• [Your objective]:
Below are records; count the lines among them that include the string "Pella", and state only the number.

• [Exercise inputs]:

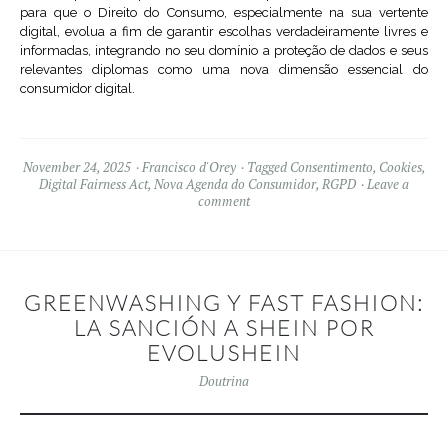
para que o Direito do Consumo, especialmente na sua vertente
digital, evolua a fim de garantir escolhas verdadeiramente livres e
informadas, integrando no seu domínio a proteção de dados e seus
relevantes diplomas como uma nova dimensão essencial do
consumidor digital.
November 24, 2025
Francisco d'Orey
Tagged
Consentimento
,
Cookies
,
Digital Fairness Act
,
Nova Agenda do Consumidor
,
RGPD
Leave a
comment
GREENWASHING Y FAST FASHION:
LA SANCIÓN A SHEIN POR
EVOLUSHEIN
Doutrina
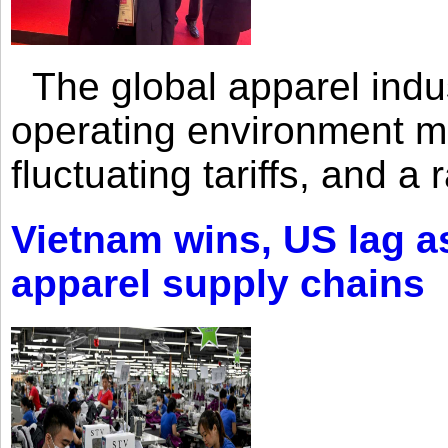
The global apparel indust
operating environment mar
fluctuating tariffs, and a 
Vietnam wins, US lag as
apparel supply chains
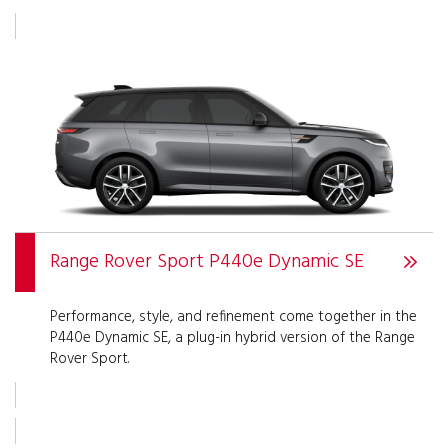
Range Rover Sport P440e Dynamic SE
Performance, style, and refinement come together in the
P440e Dynamic SE, a plug-in hybrid version of the Range
Rover Sport.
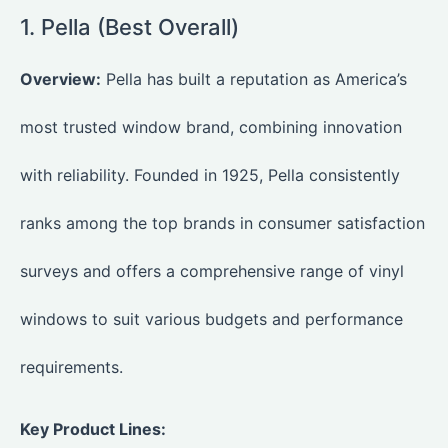
1. Pella (Best Overall)
Overview:
Pella has built a reputation as America’s
most trusted window brand, combining innovation
with reliability. Founded in 1925, Pella consistently
ranks among the top brands in consumer satisfaction
surveys and offers a comprehensive range of vinyl
windows to suit various budgets and performance
requirements.
Key Product Lines:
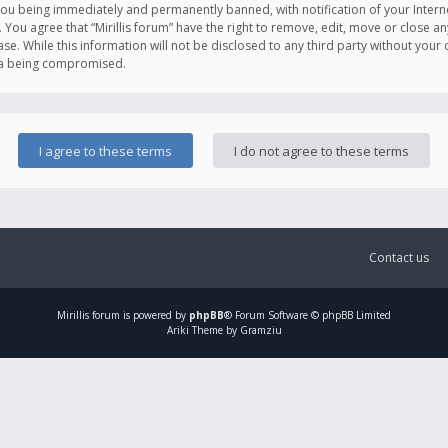
you being immediately and permanently banned, with notification of your Intern
. You agree that “Mirillis forum” have the right to remove, edit, move or close an
e. While this information will not be disclosed to any third party without your c
ata being compromised.
Contact us
Mirillis
forum is powered by
phpBB
® Forum Software © phpBB Limited
Ariki Theme by Gramziu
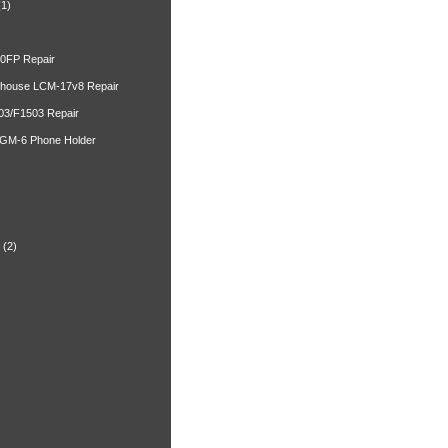
(1)
00FP Repair
ghouse LCM-17v8 Repair
03/F1503 Repair
 GM-6 Phone Holder
)
(2)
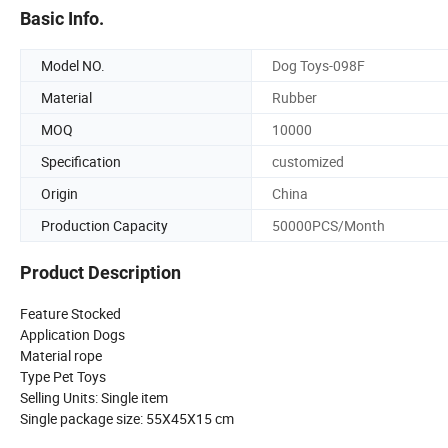
Basic Info.
Model NO.
Dog Toys-098F
Material
Rubber
MOQ
10000
Specification
customized
Origin
China
Production Capacity
50000PCS/Month
Product Description
Feature Stocked
Application Dogs
Material rope
Type Pet Toys
Selling Units: Single item
Single package size: 55X45X15 cm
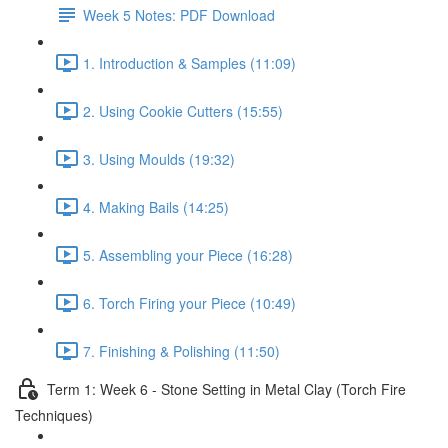
Week 5 Notes: PDF Download
1. Introduction & Samples (11:09)
2. Using Cookie Cutters (15:55)
3. Using Moulds (19:32)
4. Making Bails (14:25)
5. Assembling your Piece (16:28)
6. Torch Firing your Piece (10:49)
7. Finishing & Polishing (11:50)
Term 1: Week 6 - Stone Setting in Metal Clay (Torch Fire
Techniques)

• [Answer to this problem]:
3